## Task prompt
Excluding any images, copy all of the lines below precisely as written.

## Data provided
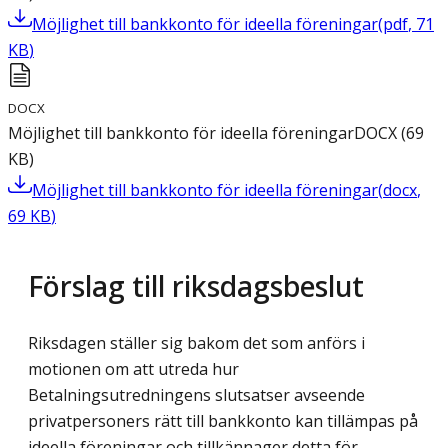
Möjlighet till bankkonto för ideella föreningar
(
pdf
,
71
KB
)
DOCX
Möjlighet till bankkonto för ideella föreningar
DOCX
(
69
KB
)
Möjlighet till bankkonto för ideella föreningar
(
docx
,
69
KB
)
Förslag till riksdagsbeslut
Riksdagen ställer sig bakom det som anförs i
motionen om att utreda hur
Betalningsutredningens slutsatser avseende
privatpersoners rätt till bankkonto kan tillämpas på
ideella föreningar och tillkännager detta för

## Solution
Möjlighet till bankkonto för ideella föreningar
(
pdf
,
71
KB
)
DOCX
Möjlighet till bankkonto för ideella föreningar
DOCX
(
69
KB
)
Möjlighet till bankkonto för ideella föreningar
(
docx
,
69
KB
)
Förslag till riksdagsbeslut
Riksdagen ställer sig bakom det som anförs i
motionen om att utreda hur
Betalningsutredningens slutsatser avseende
privatpersoners rätt till bankkonto kan tillämpas på
ideella föreningar och tillkännager detta för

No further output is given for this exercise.